Benefits of Marital Therapy:
- Conflict Resolution and Problem Solving – Learn to express yourself in a healthy way and gain the skills to better understand and process what your spouse is saying to you.
- Expressing Your Needs – If you do not express your needs how will your spouse ever know how to fulfill them? Practice and master the difficult task of communicating your needs in a clear and direct manner.
- Learn to Let Go – Process and move beyond issues from the past that are holding your marriage back.
- Assertiveness Training – Learn to be assertive within your marriage without being mean or bulldozing your spouse. You need to be able to openly express your feelings without fear of emotionally injuring your spouse.
- Know Each other on a New Level – You will develop a greater understanding and appreciation of each other as individuals and of each other’s needs.
- Refocusing on the Positive – Shift focus from what is wrong in your marriage to the things that are right and build a positive future from there.
- Rekindle the Romance – Reconnecting on an emotional level can help to bring you back together physically as well.
Common Reasons to Seek Marital Therapy:
While every couple has a unique situation, there are recurring themes that we often see and treat in our practice:
- Communication Issues – Couples often seek therapy because communication between them has become negative and the problems are not getting resolved.
- Lack of Romance – If a marriage has gotten stale and there is no emotional or physical romance left, therapy can help a married couple reconnect with each other and re-explore the reasons they fell in love.
- Parenting Issues – Not all parents agree on the ways to raise their children. Therapy can help parents reach a middle ground where they can both agree on how to help their children grow in a happy and healthy environment.
- Financial Issues – Money is one of the most stressful topics there is and couples often times feel extra stress due to financial concerns.
- Infidelity – Couples can work through the issues that lead to an affair in a safe and neutral place.
Types of Therapy Used:
- Psychodynamic – Uncovers and assists in fully experiencing painful and/or traumatic events that have been pushed out of our conscious awareness
- Internal Family Systems – As we move through life our positive and negative experiences contribute to our different “parts” within our psyche that all play a role in self-preservation.
- Narrative Therapy – Our identities are formed by our experiences and it is important to separate our negative experiences (problems) from ourselves in order to resolve them. We have problems, but we are not defined by our problems.
- Object Relations – Our relationships as adults are shaped by our relationships starting as infants. As an infant we identify “objects” as representations of people in our lives.

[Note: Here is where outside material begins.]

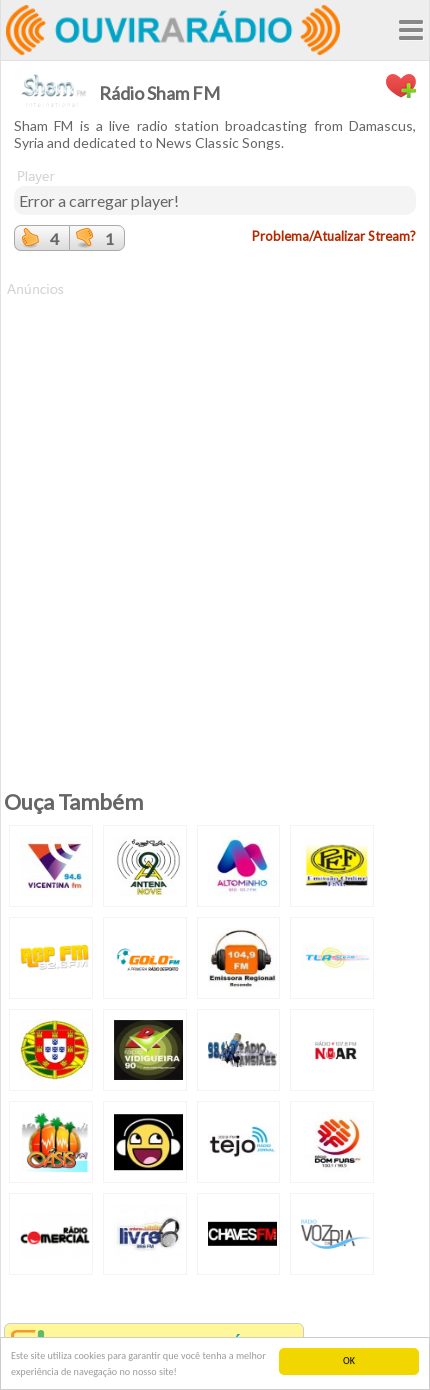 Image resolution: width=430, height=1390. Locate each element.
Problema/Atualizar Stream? (334, 236)
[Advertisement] (215, 514)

A “good” caring hand that rubs our back when we are sick or a “bad” mouth that yells at us are examples of objects that can eventually grow to represent people that cared for us as infants and young children.
- Emotionally Focused Therapy – Focuses on emotions and their healing power in the here and now while looking at how problems happen rather than why.
- Self Psychology – The therapists relationship with the client is one of empathy and understanding unmet developmental needs are explored and processed.
- Systems Theory / Therapy – Helps a couple, family, group, or community to understand the role each member plays and how they relate back to the functionality of the system as a whole.